**Your goal**
From the records below, please repeat exactly the line that has "Cornering ABS y", the line that has "ces boxeurs pour", and every line between them, and nothing else.

**Available data**

<<<<

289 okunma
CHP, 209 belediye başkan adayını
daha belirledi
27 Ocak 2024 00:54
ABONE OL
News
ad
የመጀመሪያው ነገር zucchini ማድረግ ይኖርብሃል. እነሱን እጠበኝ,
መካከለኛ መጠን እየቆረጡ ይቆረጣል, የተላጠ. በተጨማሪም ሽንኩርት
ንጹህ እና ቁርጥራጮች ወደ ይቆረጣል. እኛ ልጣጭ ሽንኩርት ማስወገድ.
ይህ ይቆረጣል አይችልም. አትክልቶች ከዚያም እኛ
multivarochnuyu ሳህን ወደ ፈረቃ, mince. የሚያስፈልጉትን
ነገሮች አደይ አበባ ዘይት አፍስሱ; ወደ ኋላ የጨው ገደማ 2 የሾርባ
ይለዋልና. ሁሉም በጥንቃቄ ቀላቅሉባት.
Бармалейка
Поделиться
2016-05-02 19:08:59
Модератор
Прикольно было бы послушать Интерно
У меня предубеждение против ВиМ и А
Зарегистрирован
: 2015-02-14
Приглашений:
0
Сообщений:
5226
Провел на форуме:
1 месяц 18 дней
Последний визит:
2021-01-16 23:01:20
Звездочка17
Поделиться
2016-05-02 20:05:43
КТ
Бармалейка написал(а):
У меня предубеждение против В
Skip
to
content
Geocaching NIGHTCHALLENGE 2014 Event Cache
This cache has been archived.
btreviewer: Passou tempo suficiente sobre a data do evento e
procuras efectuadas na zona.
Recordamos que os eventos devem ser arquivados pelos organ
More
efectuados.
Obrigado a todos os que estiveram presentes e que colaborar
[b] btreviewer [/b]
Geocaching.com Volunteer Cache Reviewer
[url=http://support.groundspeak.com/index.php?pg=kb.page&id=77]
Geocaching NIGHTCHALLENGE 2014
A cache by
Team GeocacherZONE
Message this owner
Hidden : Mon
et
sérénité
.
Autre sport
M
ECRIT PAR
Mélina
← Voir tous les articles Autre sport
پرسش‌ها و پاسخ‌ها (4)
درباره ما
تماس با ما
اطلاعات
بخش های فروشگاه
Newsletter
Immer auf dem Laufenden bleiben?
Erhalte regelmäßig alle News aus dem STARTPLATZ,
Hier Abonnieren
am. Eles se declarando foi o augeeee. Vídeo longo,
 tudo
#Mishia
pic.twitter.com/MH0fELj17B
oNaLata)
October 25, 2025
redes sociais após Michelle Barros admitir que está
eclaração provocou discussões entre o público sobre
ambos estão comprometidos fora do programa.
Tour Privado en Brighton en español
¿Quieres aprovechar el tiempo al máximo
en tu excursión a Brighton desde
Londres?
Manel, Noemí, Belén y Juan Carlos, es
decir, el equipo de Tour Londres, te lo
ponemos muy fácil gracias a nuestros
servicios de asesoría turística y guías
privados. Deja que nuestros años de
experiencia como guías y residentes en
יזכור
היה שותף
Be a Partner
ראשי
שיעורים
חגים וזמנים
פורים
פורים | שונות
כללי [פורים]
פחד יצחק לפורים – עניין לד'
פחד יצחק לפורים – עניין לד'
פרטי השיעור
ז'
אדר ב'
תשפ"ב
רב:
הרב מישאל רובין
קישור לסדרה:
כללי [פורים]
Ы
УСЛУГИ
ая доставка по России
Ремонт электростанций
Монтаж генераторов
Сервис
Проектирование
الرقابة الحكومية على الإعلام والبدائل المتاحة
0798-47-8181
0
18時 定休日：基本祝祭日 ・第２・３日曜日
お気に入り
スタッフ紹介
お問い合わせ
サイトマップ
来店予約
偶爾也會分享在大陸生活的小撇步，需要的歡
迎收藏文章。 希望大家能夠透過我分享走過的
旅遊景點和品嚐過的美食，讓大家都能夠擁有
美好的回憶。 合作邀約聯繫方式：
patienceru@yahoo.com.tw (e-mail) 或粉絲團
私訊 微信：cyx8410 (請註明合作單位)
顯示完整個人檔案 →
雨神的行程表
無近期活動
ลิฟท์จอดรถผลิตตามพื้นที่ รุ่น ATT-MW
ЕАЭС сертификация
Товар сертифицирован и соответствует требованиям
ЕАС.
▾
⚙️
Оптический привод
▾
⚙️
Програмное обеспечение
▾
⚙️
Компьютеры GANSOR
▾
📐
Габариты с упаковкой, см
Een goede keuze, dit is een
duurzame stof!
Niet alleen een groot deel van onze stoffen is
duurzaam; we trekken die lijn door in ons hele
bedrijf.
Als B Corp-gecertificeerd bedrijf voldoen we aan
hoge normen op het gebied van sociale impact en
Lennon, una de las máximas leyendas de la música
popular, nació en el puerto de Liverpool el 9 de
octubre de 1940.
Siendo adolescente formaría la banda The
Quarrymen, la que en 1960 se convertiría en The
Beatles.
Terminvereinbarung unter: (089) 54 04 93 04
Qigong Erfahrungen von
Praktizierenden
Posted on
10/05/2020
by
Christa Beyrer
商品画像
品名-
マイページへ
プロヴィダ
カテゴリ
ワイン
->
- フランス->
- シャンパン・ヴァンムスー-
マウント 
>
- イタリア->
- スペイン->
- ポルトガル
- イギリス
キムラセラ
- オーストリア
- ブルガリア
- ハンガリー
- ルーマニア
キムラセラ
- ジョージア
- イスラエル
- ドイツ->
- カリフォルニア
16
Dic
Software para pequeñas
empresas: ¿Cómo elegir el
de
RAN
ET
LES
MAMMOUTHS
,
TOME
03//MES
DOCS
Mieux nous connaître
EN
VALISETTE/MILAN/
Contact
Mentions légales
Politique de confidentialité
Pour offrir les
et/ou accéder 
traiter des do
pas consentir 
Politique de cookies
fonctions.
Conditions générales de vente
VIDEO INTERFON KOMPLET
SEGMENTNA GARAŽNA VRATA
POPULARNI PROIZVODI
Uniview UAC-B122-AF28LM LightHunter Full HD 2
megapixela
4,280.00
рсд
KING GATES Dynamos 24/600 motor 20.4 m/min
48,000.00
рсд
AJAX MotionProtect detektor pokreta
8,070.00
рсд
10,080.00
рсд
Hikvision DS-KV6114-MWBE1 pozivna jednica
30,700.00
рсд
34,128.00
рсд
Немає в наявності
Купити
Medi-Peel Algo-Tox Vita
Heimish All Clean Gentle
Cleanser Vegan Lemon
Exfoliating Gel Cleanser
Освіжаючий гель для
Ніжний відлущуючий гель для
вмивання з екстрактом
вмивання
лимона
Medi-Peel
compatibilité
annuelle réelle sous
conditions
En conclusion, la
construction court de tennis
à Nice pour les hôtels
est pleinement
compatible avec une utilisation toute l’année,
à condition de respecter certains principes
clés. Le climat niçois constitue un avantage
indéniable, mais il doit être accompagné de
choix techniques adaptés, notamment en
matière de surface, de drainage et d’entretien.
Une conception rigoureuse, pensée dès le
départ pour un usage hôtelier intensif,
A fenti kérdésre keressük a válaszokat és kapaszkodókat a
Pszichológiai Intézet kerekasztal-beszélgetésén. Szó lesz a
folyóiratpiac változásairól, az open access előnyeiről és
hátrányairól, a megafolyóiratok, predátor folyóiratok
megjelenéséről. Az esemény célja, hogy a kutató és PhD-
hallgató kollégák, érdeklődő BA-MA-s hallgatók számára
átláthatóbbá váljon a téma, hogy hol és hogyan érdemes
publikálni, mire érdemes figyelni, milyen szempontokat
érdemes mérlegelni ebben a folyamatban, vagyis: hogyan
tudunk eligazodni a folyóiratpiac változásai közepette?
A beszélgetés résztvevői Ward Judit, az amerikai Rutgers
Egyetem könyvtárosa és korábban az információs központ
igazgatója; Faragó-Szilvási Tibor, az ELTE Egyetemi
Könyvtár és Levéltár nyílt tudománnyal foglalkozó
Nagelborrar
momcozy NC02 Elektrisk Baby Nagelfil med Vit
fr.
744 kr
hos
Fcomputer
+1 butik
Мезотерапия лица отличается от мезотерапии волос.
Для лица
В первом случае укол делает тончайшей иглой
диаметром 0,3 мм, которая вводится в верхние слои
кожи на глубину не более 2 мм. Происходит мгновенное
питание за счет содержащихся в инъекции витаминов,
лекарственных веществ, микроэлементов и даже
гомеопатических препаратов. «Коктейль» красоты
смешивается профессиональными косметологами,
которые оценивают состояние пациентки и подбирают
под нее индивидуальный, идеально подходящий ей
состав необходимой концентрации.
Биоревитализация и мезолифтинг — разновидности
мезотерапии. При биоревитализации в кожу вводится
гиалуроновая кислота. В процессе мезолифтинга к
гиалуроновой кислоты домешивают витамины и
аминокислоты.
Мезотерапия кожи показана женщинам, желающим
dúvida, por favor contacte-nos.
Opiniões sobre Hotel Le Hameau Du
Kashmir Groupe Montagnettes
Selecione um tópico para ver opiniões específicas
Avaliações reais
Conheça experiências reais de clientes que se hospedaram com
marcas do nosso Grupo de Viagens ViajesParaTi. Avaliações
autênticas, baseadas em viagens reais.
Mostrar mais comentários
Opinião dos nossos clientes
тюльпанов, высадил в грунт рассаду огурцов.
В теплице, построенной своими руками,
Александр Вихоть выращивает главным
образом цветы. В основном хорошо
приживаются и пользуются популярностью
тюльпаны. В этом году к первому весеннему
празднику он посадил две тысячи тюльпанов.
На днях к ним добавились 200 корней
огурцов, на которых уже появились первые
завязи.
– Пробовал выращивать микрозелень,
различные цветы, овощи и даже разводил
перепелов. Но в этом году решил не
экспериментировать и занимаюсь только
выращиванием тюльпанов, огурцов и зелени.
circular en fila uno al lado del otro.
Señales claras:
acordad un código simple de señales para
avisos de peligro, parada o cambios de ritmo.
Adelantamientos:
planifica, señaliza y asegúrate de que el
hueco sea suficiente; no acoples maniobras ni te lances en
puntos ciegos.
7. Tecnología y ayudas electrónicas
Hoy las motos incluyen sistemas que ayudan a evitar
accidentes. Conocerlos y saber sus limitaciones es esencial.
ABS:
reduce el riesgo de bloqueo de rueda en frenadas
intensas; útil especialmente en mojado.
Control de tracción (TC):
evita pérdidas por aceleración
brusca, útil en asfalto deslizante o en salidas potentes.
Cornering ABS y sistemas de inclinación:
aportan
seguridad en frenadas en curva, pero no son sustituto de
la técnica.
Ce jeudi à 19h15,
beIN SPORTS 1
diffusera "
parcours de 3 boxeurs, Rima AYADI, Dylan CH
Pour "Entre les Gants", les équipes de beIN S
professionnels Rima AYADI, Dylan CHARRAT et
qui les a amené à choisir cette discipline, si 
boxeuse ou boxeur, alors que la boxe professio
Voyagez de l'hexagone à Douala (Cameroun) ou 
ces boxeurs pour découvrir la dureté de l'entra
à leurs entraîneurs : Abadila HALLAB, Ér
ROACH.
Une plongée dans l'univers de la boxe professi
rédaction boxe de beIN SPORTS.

>>>>

**Answer to this problem**
Cornering ABS y sistemas de inclinación:
aportan
seguridad en frenadas en curva, pero no son sustituto de
la técnica.
Ce jeudi à 19h15,
beIN SPORTS 1
diffusera "
parcours de 3 boxeurs, Rima AYADI, Dylan CH
Pour "Entre les Gants", les équipes de beIN S
professionnels Rima AYADI, Dylan CHARRAT et
qui les a amené à choisir cette discipline, si 
boxeuse ou boxeur, alors que la boxe professio
Voyagez de l'hexagone à Douala (Cameroun) ou 
ces boxeurs pour découvrir la dureté de l'entra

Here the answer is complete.